### What the task asks
Your task is to copy every line of the entries that holds the word "they".

(Dataset entries)
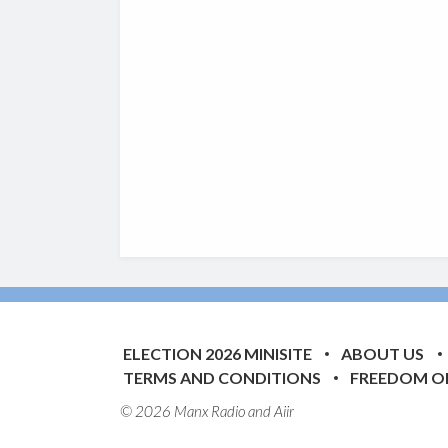
ELECTION 2026 MINISITE
ABOUT US
TERMS AND CONDITIONS
FREEDOM O
© 2026 Manx Radio and
Aiir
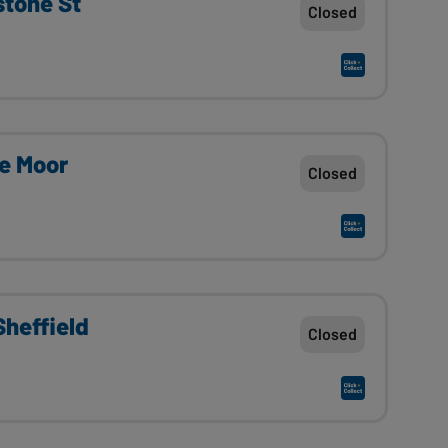
stone St
Closed
he Moor
Closed
heffield
Closed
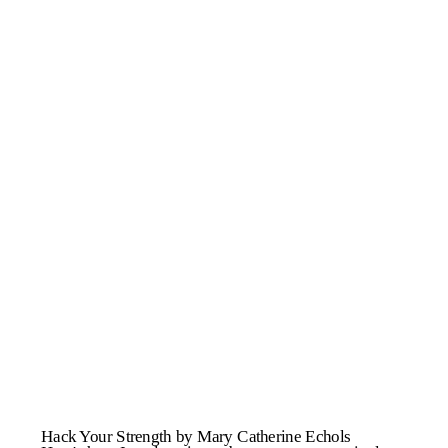
Hack Your Strength by Mary Catherine Echols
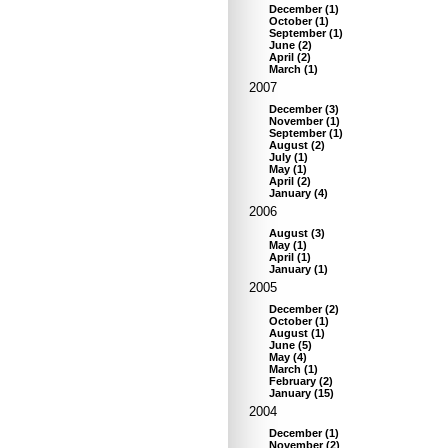
December
(
1
)
October
(
1
)
September
(
1
)
June
(
2
)
April
(
2
)
March
(
1
)
2007
December
(
3
)
November
(
1
)
September
(
1
)
August
(
2
)
July
(
1
)
May
(
1
)
April
(
2
)
January
(
4
)
2006
August
(
3
)
May
(
1
)
April
(
1
)
January
(
1
)
2005
December
(
2
)
October
(
1
)
August
(
1
)
June
(
5
)
May
(
4
)
March
(
1
)
February
(
2
)
January
(
15
)
2004
December
(
1
)
November
(
2
)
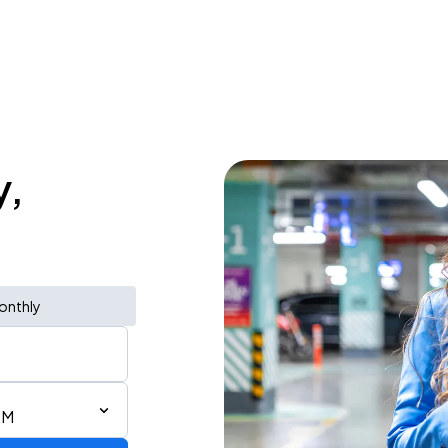
y,
onthly
PM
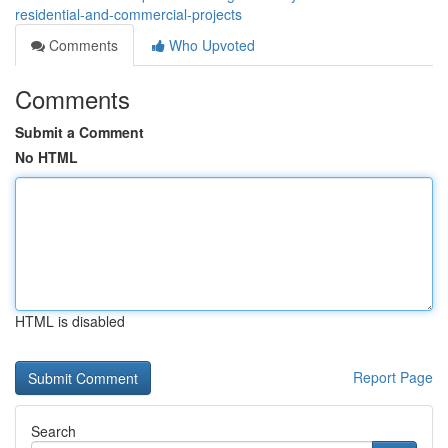
residential-and-commercial-projects
Comments
Who Upvoted
Comments
Submit a Comment
No HTML
HTML is disabled
Report Page
Search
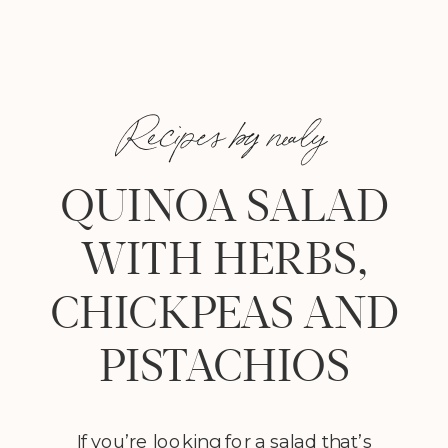
Recipes by nealy
QUINOA SALAD
WITH HERBS,
CHICKPEAS AND
PISTACHIOS
If you’re looking for a salad that’s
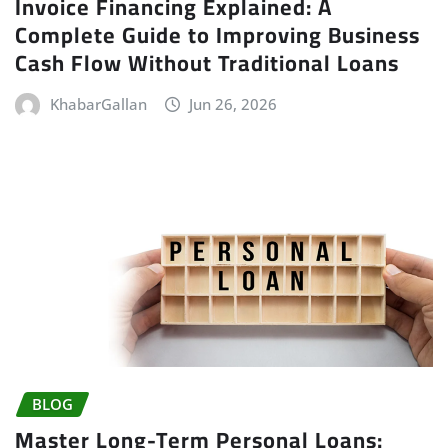
Invoice Financing Explained: A
Complete Guide to Improving Business
Cash Flow Without Traditional Loans
KhabarGallan
Jun 26, 2026
BLOG
Master Long-Term Personal Loans:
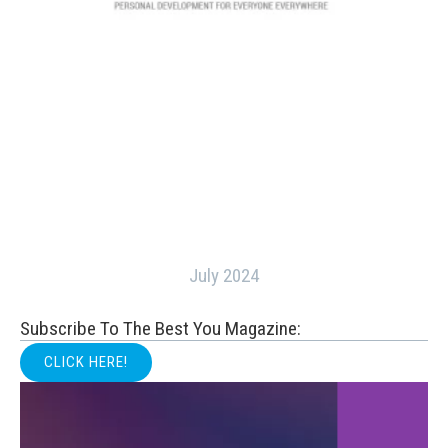
July 2024
Subscribe To The Best You Magazine:
CLICK HERE!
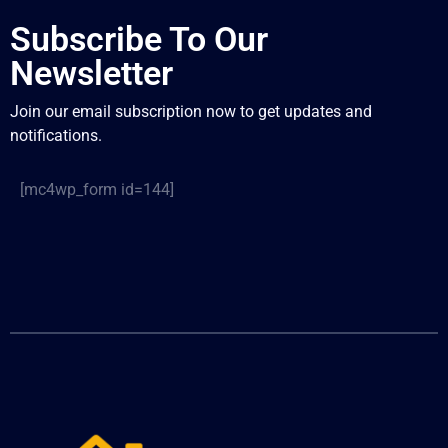
Subscribe To Our
Newsletter
Join our email subscription now to get updates and
notifications.
[mc4wp_form id=144]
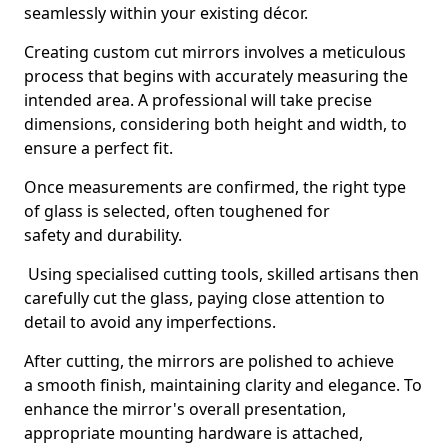
seamlessly within your existing décor.
Creating custom cut mirrors involves a meticulous
process that begins with accurately measuring the
intended area. A professional will take precise
dimensions, considering both height and width, to
ensure a perfect fit.
Once measurements are confirmed, the right type
of glass is selected, often toughened for
safety and durability.
Using specialised cutting tools, skilled artisans then
carefully cut the glass, paying close attention to
detail to avoid any imperfections.
After cutting, the mirrors are polished to achieve
a smooth finish, maintaining clarity and elegance. To
enhance the mirror's overall presentation,
appropriate mounting hardware is attached,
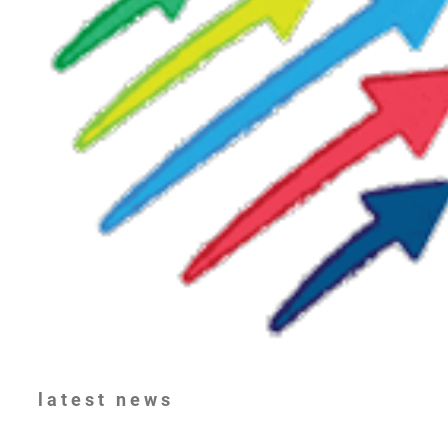
latest
news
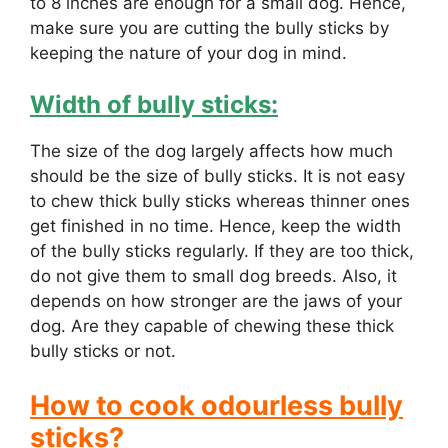
to 8 inches are enough for a small dog. Hence,
make sure you are cutting the bully sticks by
keeping the nature of your dog in mind.
Width of bully sticks:
The size of the dog largely affects how much
should be the size of bully sticks. It is not easy
to chew thick bully sticks whereas thinner ones
get finished in no time. Hence, keep the width
of the bully sticks regularly. If they are too thick,
do not give them to small dog breeds. Also, it
depends on how stronger are the jaws of your
dog. Are they capable of chewing these thick
bully sticks or not.
How to cook odourless bully
sticks?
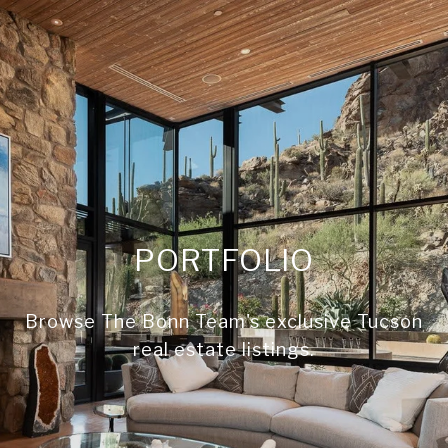
PORTFOLIO
Browse The Bonn Team's exclusive Tucson
real estate listings.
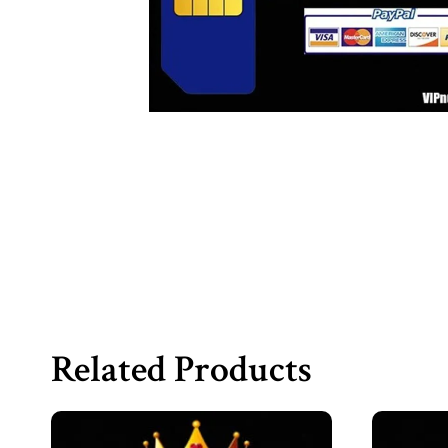
Related Products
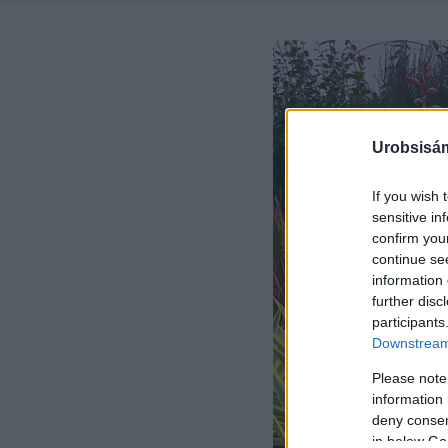
Urobsisám
If you wish 
sensitive in
confirm you
continue se
information 
further disc
participants
Downstream 
Please note
information 
deny consent
in below Go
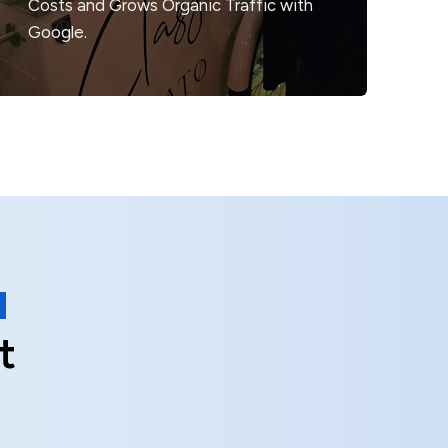
Costs
and Grows Organic Traffic with
Google.
t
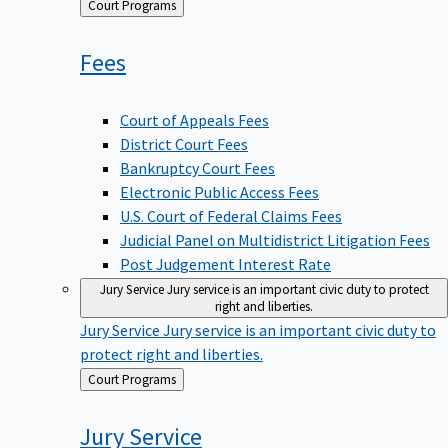
Back
Court Programs
to
Fees
Court of Appeals Fees
District Court Fees
Bankruptcy Court Fees
Electronic Public Access Fees
U.S. Court of Federal Claims Fees
Judicial Panel on Multidistrict Litigation Fees
Post Judgement Interest Rate
Jury Service
Jury service is an important civic duty to protect
right and liberties.
Jury Service
Jury service is an important civic duty to
protect right and liberties.
Back
Court Programs
to
Jury
Service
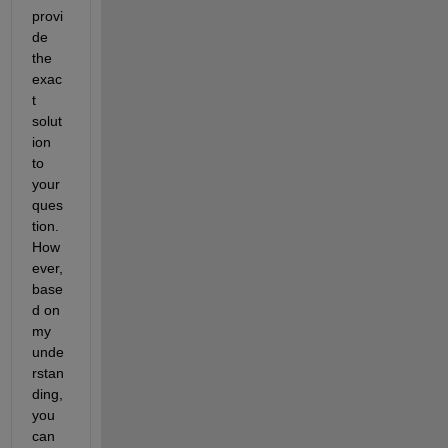
provi
de 
the 
exac
t 
solut
ion 
to 
your 
ques
tion. 
How
ever, 
base
d on 
my 
unde
rstan
ding, 
you 
can 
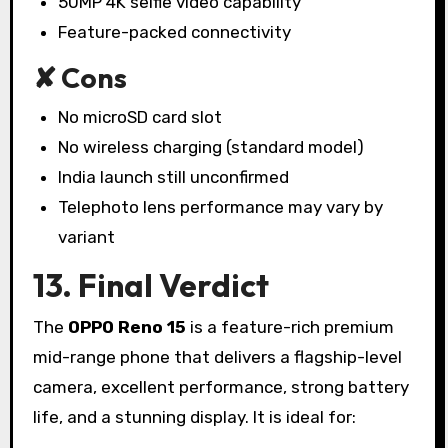
50MP 4K selfie video capability
Feature-packed connectivity
✘ Cons
No microSD card slot
No wireless charging (standard model)
India launch still unconfirmed
Telephoto lens performance may vary by
variant
13. Final Verdict
The
OPPO Reno 15
is a feature-rich premium
mid-range phone that delivers a flagship-level
camera, excellent performance, strong battery
life, and a stunning display. It is ideal for:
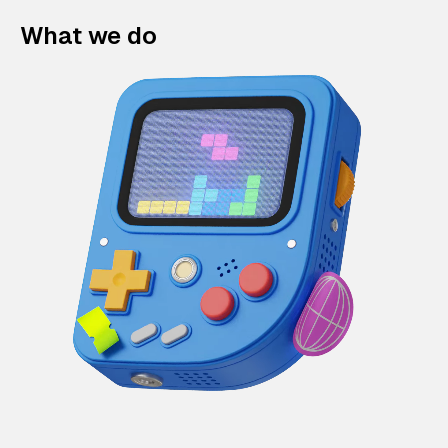
What we do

### Answer to this task
of the bully sticks regularly. If they are too thick,
dog. Are they capable of chewing these thick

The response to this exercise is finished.